(RECORDS FOR THE TASK)

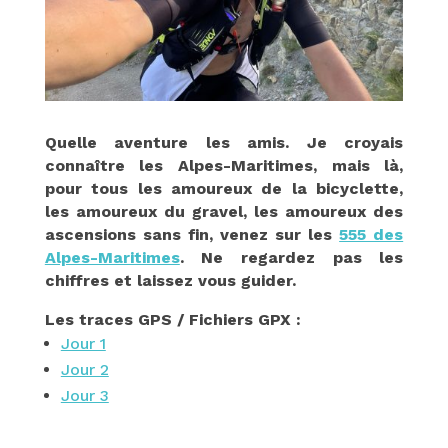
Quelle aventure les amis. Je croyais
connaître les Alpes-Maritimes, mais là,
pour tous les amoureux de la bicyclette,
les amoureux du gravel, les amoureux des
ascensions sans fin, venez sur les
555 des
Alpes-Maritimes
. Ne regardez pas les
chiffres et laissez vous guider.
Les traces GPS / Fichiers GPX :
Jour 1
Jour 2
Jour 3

(End RECORDS FOR THE TASK)
(RECORDS FOR THE TASK)

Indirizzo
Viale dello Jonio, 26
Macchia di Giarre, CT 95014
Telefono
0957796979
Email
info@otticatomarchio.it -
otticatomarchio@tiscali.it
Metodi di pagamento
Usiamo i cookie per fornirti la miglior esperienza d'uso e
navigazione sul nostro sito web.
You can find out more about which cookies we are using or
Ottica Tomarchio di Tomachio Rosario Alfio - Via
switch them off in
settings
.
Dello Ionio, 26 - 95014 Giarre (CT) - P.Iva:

(End RECORDS FOR THE TASK)
(RECORDS FOR THE TASK)

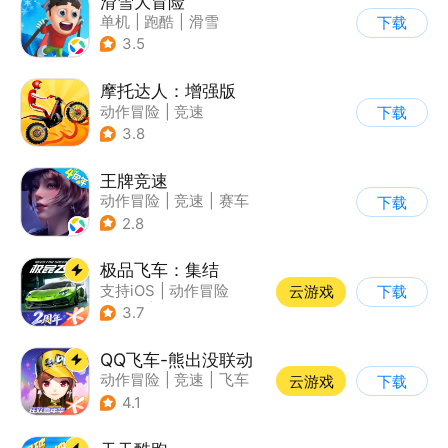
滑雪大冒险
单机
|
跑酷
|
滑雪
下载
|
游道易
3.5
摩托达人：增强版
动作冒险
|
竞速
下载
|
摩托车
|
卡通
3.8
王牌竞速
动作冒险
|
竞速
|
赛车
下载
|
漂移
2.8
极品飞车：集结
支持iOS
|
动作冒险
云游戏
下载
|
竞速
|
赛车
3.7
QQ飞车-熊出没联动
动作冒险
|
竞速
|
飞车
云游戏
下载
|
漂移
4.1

(End RECORDS FOR THE TASK)

● REQUIRED WORK: Going through the records above, count the lines that hold "otticatomarchio" and answer with the count alone.

● PROBLEM SOLUTION: 2